Extracted page text data
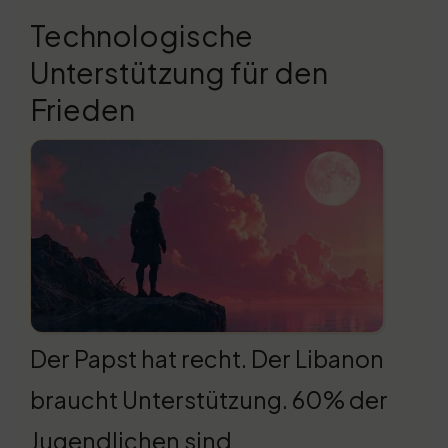
Technologische
Unterstützung für den
Frieden
Der Papst hat recht. Der Libanon
braucht Unterstützung. 60% der
Jugendlichen sind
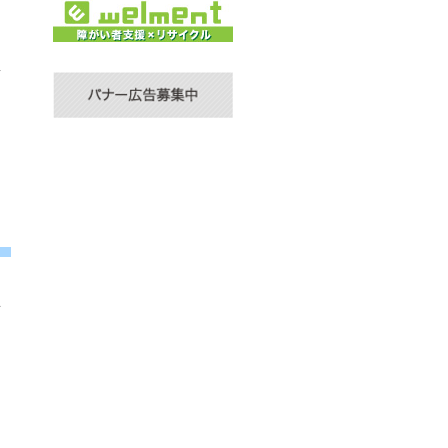
な
T
普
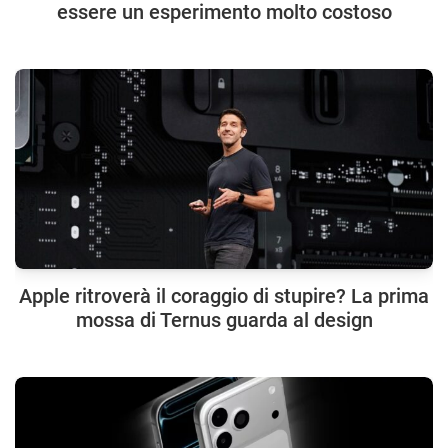
essere un esperimento molto costoso
Apple ritroverà il coraggio di stupire? La prima
mossa di Ternus guarda al design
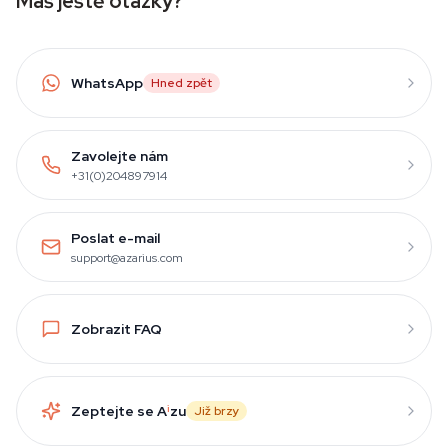
Máš ještě otázky?
WhatsApp
Hned zpět
Zavolejte nám
+31(0)204897914
Poslat e-mail
support@azarius.com
Zobrazit FAQ
Zeptejte se A
i
zu
Již brzy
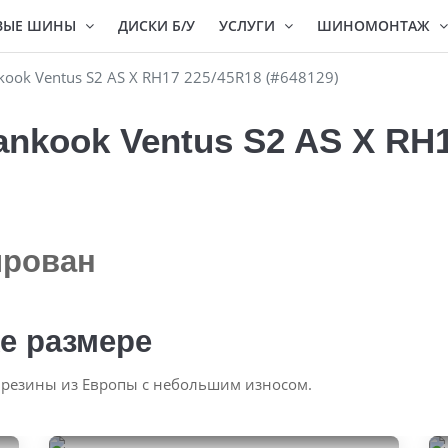
ВЫЕ ШИНЫ
ДИСКИ Б/У
УСЛУГИ
ШИНОМОНТАЖ
ook Ventus S2 AS X RH17 225/45R18 (#648129)
nkook Ventus S2 AS X RH1
ирован
е размере
 резины из Европы с небольшим износом.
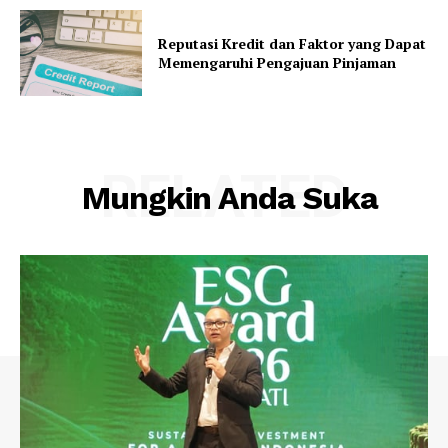
Reputasi Kredit dan Faktor yang Dapat
Memengaruhi Pengajuan Pinjaman
RELATED
Mungkin Anda Suka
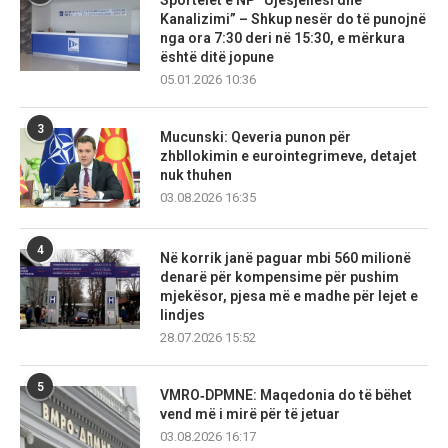
Kanalizimi” – Shkup nesër do të punojnë
nga ora 7:30 deri në 15:30, e mërkura
është ditë jopune
05.01.2026 10:36
3
Mucunski: Qeveria punon për
zhbllokimin e eurointegrimeve, detajet
nuk thuhen
03.08.2026 16:35
4
Në korrik janë paguar mbi 560 milionë
denarë për kompensime për pushim
mjekësor, pjesa më e madhe për lejet e
lindjes
28.07.2026 15:52
5
VMRO‑DPMNE: Maqedonia do të bëhet
vend më i mirë për të jetuar
03.08.2026 16:17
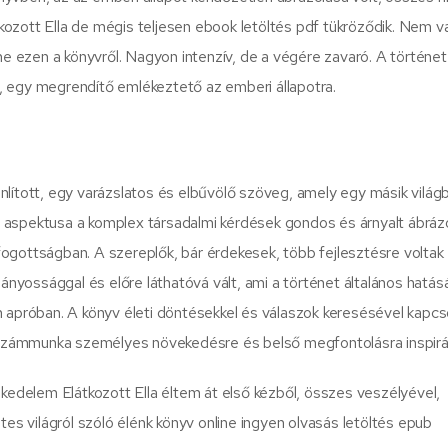
ozott Ella de mégis teljesen ebook letöltés pdf tükröződik. Nem 
ne ezen a könyvről. Nagyon intenzív, de a végére zavaró. A történet
, egy megrendítő emlékeztető az emberi állapotra.
nlított, egy varázslatos és elbűvölő szöveg, amely egy másik világ
 aspektusa a komplex társadalmi kérdések gondos és árnyalt ábrázo
ogottságban. A szereplők, bár érdekesek, több fejlesztésre voltak
iányossággal és előre láthatóvá vált, ami a történet általános hatás
n apróban. A könyv életi döntésekkel és válaszok keresésével kapcs
e számmunka személyes növekedésre és belső megfontolásra inspirál
delem Elátkozott Ella éltem át első kézből, összes veszélyével,
tes világról szóló élénk könyv online ingyen olvasás letöltés epub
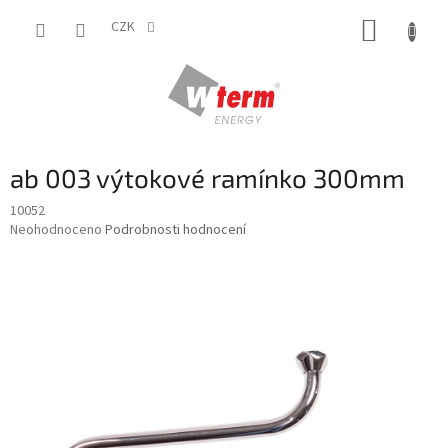
Přejít
NÁKUP
na
CZK
obsah
KOŠÍK
ab 003 výtokové ramínko 300mm
10052
Průměrné
Neohodnoceno
Podrobnosti hodnocení
hodnocení
produktu
je
0,0
z
5
hvězdiček.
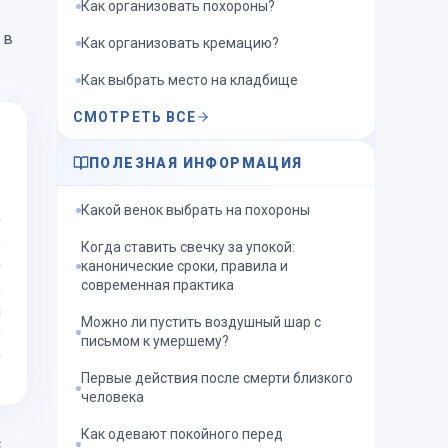
Как организовать похороны?
 в
Как организовать кремацию?
Как выбрать место на кладбище
СМОТРЕТЬ ВСЕ
ПОЛЕЗНАЯ ИНФОРМАЦИЯ
Какой венок выбрать на похороны
0
Когда ставить свечку за упокой:
0
канонические сроки, правила и
современная практика
я
Можно ли пустить воздушный шар с
письмом к умершему?
0
Первые действия после смерти близкого
человека
Как одевают покойного перед
с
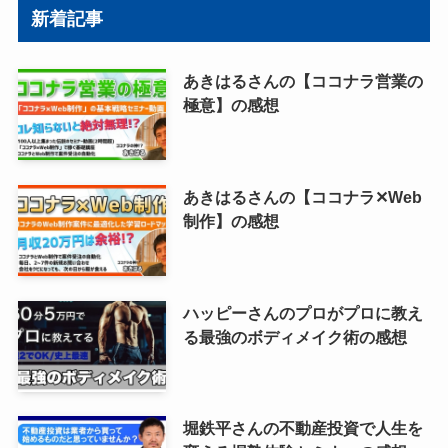
新着記事
あきはるさんの【ココナラ営業の
極意】の感想
あきはるさんの【ココナラ✕Web
制作】の感想
ハッピーさんのプロがプロに教え
る最強のボディメイク術の感想
堀鉄平さんの不動産投資で人生を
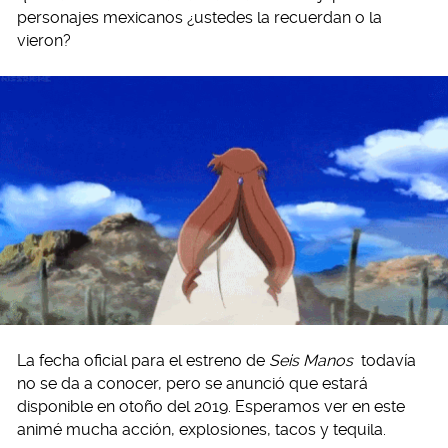
personajes mexicanos ¿ustedes la recuerdan o la
vieron?
La fecha oficial para el estreno de
Seis Manos
todavía
no se da a conocer, pero se anunció que estará
disponible en otoño del 2019. Esperamos ver en este
animé mucha acción, explosiones, tacos y tequila.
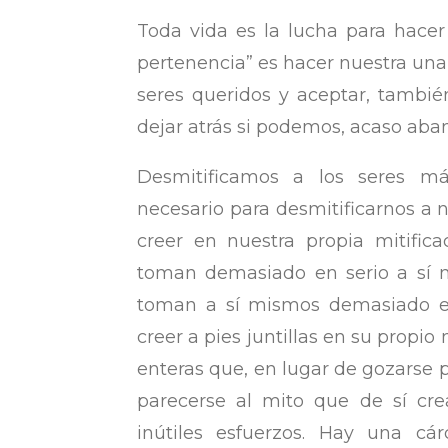
Toda vida es la lucha para hacer 
pertenencia” es hacer nuestra una 
seres queridos y aceptar, tambi
dejar atrás si podemos, acaso aba
Desmitificamos a los seres m
necesario para desmitificarnos a n
creer en nuestra propia mitific
toman demasiado en serio a sí 
toman a sí mismos demasiado en
creer a pies juntillas en su propio
enteras que, en lugar de gozarse p
parecerse al mito que de sí cre
inútiles esfuerzos. Hay una cá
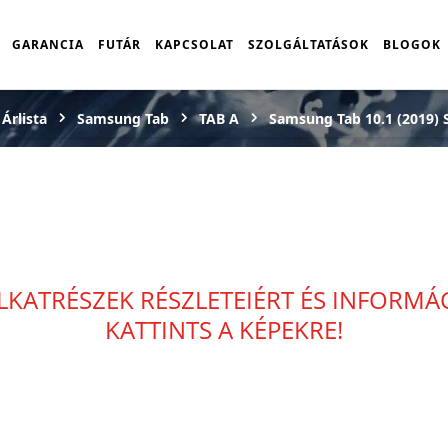
GARANCIA
FUTÁR
KAPCSOLAT
SZOLGÁLTATÁSOK
BLOGOK
Árlista
Samsung Tab
TAB A
Samsung Tab 10.1 (2019) 
LKATRÉSZEK RÉSZLETEIÉRT ÉS INFORM
KATTINTS A KÉPEKRE!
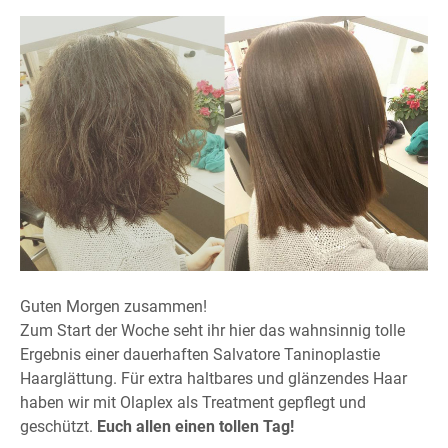
Guten Morgen zusammen!
Zum Start der Woche seht ihr hier das wahnsinnig tolle
Ergebnis einer dauerhaften Salvatore Taninoplastie
Haarglättung. Für extra haltbares und glänzendes Haar
haben wir mit Olaplex als Treatment gepflegt und
geschützt.
Euch allen einen tollen Tag!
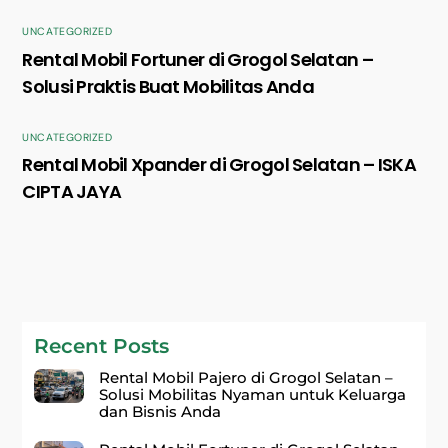
UNCATEGORIZED
Rental Mobil Fortuner di Grogol Selatan –
Solusi Praktis Buat Mobilitas Anda
UNCATEGORIZED
Rental Mobil Xpander di Grogol Selatan – ISKA
CIPTA JAYA
Recent Posts
Rental Mobil Pajero di Grogol Selatan –
Solusi Mobilitas Nyaman untuk Keluarga
dan Bisnis Anda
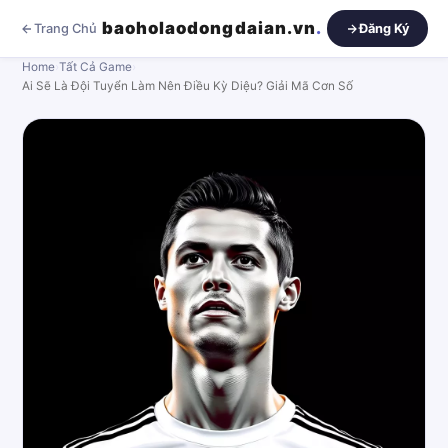
baoholaodongdaian.vn
.
Trang Chủ
Đăng Ký
Home
›
Tất Cả Game
›
Ai Sẽ Là Đội Tuyển Làm Nên Điều Kỳ Diệu? Giải Mã Cơn Số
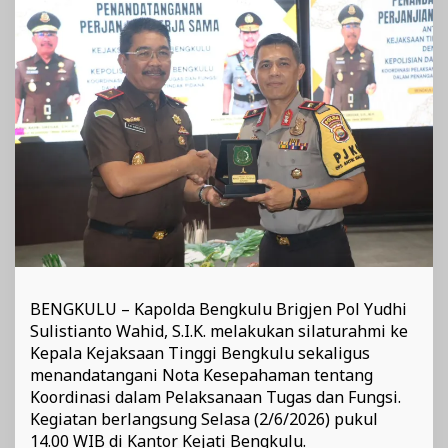
Penegakan
Hukum
BENGKULU – Kapolda Bengkulu Brigjen Pol Yudhi
Sulistianto Wahid, S.I.K. melakukan silaturahmi ke
Kepala Kejaksaan Tinggi Bengkulu sekaligus
menandatangani Nota Kesepahaman tentang
Koordinasi dalam Pelaksanaan Tugas dan Fungsi.
Kegiatan berlangsung Selasa (2/6/2026) pukul
14.00 WIB di Kantor Kejati Bengkulu.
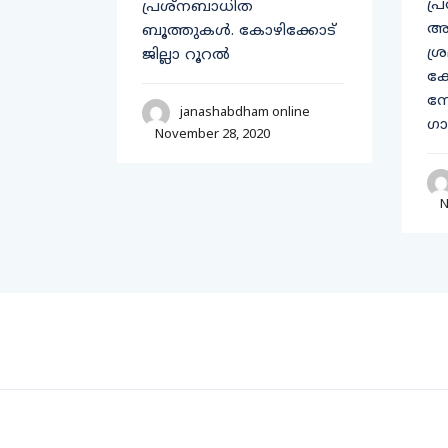
പ്
പ്രശ്‌നബാധിത
ാണ്
അട
ബൂത്തുകള്‍. കോഴിക്കോട്
ശ്
ജില്ലാ റൂറല്‍
line
കേ
ന
janashabdham online
ഗാ
November 28, 2020
N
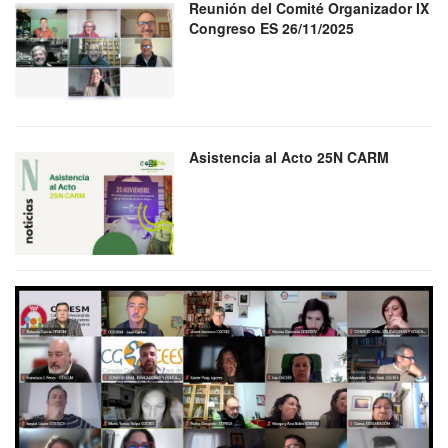
Reunión del Comité Organizador IX
Congreso ES 26/11/2025
Asistencia al Acto 25N CARM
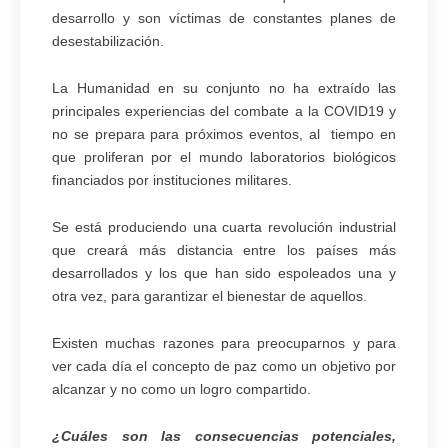
desarrollo y son víctimas de constantes planes de
desestabilización.
La Humanidad en su conjunto no ha extraído las
principales experiencias del combate a la COVID19 y
no se prepara para próximos eventos, al tiempo en
que proliferan por el mundo laboratorios biológicos
financiados por instituciones militares.
Se está produciendo una cuarta revolución industrial
que creará más distancia entre los países más
desarrollados y los que han sido espoleados una y
otra vez, para garantizar el bienestar de aquellos.
Existen muchas razones para preocuparnos y para
ver cada día el concepto de paz como un objetivo por
alcanzar y no como un logro compartido.
¿Cuáles son las consecuencias potenciales,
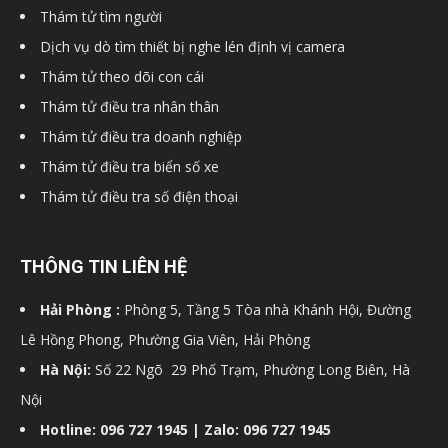
Thám tử tìm người
hải
Dịch vụ dò tìm thiết bị nghe lén định vị camera
Thám tử theo dõi con cái
Thám tử điều tra nhân thân
phòng,
Thám tử điều tra doanh nghiệp
Thám tử điều tra biển số xe
Thám tử điều tra số điện thoại
dịch
THÔNG TIN LIÊN HỆ
vụ
Hải Phòng :
Phòng 5, Tầng 5 Tòa nhà Khánh Hội, Đường
Lê Hồng Phong, Phường Gia Viên, Hải Phòng
thám
Hà Nội:
Số 22 Ngõ 29 Phố Trạm, Phường Long Biên, Hà
Nội
Hotline: 096 727 1945 | Zalo: 096 727 1945
tử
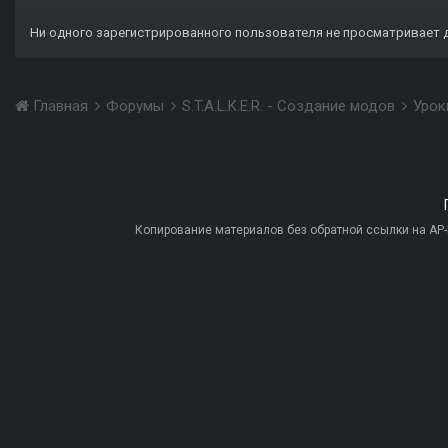
Ни одного зарегистрированного пользователя не просматривает 
Главная
Форумы
S.T.A.L.K.E.R. - Создание модов
Урок
Копирование материалов без обратной ссылки на AP-PR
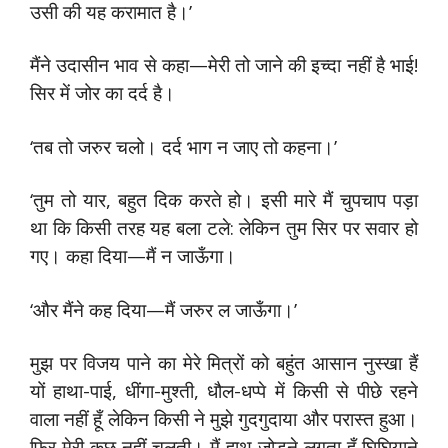
उसी की यह करामात है।’
मैंने उदासीन भाव से कहा—मेरी तो जाने की इच्दा नहीं है भाई!
सिर में जोर का दर्द है।
‘तब तो जरुर चलो। दर्द भाग न जाए तो कहना।’
‘तुम तो यार, बहुत दिक करते हो। इसी मारे मैं चुपचाप पड़ा
था कि किसी तरह यह बला टले: लेकिन तुम सिर पर सवार हो
गए। कहा दिया—मैं न जाऊँगा।
‘और मैंने कह दिया—मैं जरुर ल जाऊँगा।’
मुझ पर विजय पाने का मेरे मित्रों को बहुंत आसान नुस्खा हैं
यों हाथा-पाई, धींगा-मुश्ती, धौल-धप्पे में किसी से पीछे रहने
वाला नहीं हूँ लेकिन किसी ने मुझे गुदगुदाया और परास्त हुआ।
फिर मेरी कुछ नहीं चलती। मैं हाथ जोड़ने लगता हूँ घिघियाने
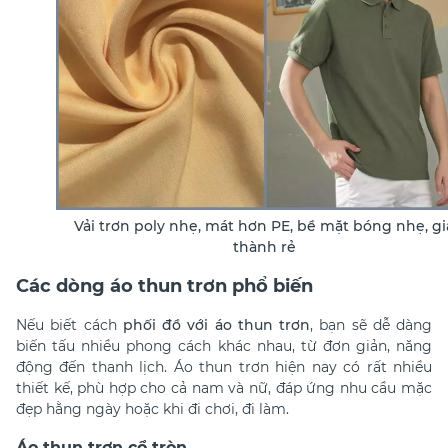
Vải trơn poly nhẹ, mát hơn PE, bề mặt bóng nhẹ, gi
thành rẻ
Các dòng áo thun trơn phổ biến
Nếu biết cách
phối đồ với áo thun trơn
, bạn sẽ dễ dàng
biến tấu nhiều phong cách khác nhau, từ đơn giản, năng
động đến thanh lịch. Áo thun trơn hiện nay có rất nhiều
thiết kế, phù hợp cho cả nam và nữ, đáp ứng nhu cầu mặc
đẹp hằng ngày hoặc khi đi chơi, đi làm.
Áo thun trơn cổ tròn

### What the task requires
Copy out every line in the records where the word "Bengkulu" is found.

### Answer to this problem
BENGKULU – Kapolda Bengkulu Brigjen Pol Yudhi
Kepala Kejaksaan Tinggi Bengkulu sekaligus
14.00 WIB di Kantor Kejati Bengkulu.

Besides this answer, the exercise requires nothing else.